The problem:
Search the records for the word "scope". Copy every line where it appears.

(Page segmentation data)
▼▼▼

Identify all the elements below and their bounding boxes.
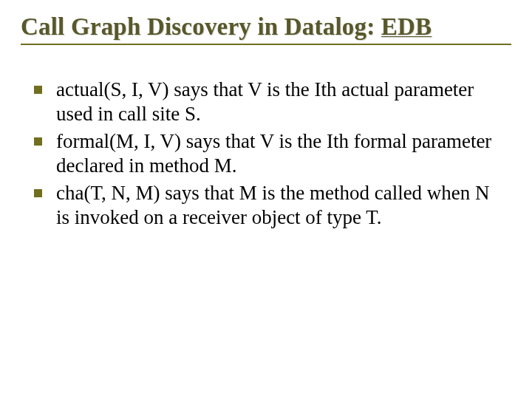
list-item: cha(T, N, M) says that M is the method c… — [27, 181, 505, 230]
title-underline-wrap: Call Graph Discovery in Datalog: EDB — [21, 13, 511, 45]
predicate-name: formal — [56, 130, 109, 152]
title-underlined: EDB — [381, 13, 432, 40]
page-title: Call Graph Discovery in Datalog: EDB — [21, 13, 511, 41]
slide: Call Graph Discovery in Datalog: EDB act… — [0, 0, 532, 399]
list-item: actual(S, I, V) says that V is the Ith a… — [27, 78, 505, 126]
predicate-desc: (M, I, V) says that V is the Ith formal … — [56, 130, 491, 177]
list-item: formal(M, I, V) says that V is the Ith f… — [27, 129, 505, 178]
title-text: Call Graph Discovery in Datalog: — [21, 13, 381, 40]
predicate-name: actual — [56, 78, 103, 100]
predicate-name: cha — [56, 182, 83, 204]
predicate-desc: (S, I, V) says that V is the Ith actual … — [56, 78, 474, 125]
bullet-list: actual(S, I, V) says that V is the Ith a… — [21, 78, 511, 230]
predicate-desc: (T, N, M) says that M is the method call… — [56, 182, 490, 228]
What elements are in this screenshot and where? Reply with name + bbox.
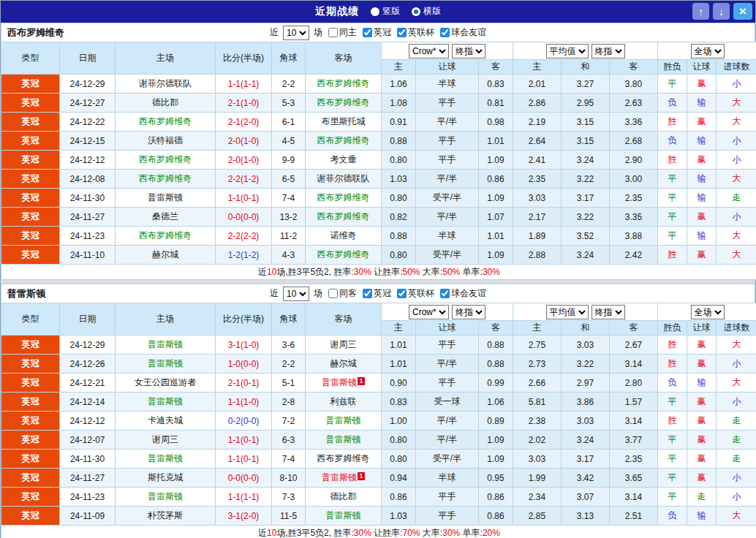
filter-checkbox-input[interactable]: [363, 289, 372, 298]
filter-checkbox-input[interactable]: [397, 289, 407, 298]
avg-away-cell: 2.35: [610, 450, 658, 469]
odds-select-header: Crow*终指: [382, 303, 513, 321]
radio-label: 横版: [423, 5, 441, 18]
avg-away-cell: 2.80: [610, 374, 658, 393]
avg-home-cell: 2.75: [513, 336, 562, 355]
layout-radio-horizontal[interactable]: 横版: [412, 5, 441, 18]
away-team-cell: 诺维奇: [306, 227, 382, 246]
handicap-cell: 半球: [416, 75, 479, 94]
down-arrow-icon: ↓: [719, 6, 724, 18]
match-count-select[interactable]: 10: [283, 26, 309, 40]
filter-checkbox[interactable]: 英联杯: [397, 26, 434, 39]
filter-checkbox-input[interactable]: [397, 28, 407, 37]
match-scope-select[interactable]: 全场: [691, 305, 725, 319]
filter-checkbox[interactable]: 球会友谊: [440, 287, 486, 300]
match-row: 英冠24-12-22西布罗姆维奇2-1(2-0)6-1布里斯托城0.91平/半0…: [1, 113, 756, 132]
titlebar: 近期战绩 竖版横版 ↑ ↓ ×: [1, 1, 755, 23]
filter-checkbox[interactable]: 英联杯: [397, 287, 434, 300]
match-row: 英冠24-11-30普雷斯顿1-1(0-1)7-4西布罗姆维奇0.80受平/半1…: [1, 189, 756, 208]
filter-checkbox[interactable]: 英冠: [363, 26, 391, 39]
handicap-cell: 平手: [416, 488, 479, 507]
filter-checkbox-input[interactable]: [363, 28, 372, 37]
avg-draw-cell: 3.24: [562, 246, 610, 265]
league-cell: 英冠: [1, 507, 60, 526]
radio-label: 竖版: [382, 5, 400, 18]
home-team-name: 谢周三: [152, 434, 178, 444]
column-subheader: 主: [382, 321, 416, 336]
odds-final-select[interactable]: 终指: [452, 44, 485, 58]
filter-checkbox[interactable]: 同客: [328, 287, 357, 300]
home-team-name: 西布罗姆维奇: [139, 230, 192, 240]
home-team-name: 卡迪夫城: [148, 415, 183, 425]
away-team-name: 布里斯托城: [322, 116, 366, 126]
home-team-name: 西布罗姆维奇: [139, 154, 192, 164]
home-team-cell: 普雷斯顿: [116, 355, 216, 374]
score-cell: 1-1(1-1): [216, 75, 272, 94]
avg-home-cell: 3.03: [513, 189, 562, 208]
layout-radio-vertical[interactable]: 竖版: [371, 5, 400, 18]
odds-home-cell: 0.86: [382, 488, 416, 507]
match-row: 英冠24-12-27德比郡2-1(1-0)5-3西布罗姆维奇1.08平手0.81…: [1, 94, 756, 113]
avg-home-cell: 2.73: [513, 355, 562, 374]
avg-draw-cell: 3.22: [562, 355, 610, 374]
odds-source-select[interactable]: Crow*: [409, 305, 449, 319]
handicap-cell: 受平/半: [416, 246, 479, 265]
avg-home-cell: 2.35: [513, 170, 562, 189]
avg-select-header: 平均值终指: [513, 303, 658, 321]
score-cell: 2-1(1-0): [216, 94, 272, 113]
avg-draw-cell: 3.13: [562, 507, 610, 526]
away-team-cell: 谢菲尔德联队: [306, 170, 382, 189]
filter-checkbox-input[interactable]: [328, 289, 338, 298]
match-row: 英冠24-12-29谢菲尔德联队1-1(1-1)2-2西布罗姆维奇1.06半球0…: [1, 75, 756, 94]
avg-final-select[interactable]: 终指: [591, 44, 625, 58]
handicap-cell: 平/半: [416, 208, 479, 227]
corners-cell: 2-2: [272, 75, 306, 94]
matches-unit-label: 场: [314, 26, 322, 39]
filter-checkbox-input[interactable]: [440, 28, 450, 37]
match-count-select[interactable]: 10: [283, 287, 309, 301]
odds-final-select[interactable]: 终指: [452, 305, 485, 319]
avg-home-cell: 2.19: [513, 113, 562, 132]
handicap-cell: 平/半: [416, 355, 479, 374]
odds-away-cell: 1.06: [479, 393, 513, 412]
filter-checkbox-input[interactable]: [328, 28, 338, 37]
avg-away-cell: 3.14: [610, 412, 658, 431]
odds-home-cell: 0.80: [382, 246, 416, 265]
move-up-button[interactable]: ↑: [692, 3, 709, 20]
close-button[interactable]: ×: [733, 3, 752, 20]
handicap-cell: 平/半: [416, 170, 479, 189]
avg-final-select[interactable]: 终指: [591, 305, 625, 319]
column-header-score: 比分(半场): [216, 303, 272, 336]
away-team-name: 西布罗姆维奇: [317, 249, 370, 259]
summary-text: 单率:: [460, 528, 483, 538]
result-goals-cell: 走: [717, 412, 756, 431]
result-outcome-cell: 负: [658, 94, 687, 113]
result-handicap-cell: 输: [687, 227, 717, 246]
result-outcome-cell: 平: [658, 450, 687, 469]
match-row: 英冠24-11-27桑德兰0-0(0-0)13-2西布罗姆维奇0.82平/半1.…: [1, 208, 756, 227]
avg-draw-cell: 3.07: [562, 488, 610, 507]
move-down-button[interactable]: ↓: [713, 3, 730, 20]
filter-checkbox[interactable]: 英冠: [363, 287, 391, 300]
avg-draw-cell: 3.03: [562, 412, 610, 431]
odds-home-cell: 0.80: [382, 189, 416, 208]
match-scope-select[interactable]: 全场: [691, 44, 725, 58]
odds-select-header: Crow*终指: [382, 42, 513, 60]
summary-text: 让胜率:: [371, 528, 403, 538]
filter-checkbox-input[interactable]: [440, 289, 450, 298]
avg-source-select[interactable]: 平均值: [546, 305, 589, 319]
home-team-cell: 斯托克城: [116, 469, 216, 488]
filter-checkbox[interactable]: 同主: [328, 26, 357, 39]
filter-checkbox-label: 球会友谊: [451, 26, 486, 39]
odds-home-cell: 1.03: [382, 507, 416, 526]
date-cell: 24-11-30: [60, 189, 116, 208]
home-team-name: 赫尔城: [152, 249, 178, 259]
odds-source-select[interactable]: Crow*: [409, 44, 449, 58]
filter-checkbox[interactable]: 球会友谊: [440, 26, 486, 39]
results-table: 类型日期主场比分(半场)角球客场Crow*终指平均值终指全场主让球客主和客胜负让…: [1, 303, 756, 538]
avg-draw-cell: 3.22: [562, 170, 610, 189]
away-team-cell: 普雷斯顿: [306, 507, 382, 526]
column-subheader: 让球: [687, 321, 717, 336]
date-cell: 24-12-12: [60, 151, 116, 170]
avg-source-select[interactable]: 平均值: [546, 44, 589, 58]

▲▲▲

Result of this task:
match-scope-select[interactable]: 全场: [691, 305, 725, 319]
match-scope-select[interactable]: 全场: [691, 44, 725, 58]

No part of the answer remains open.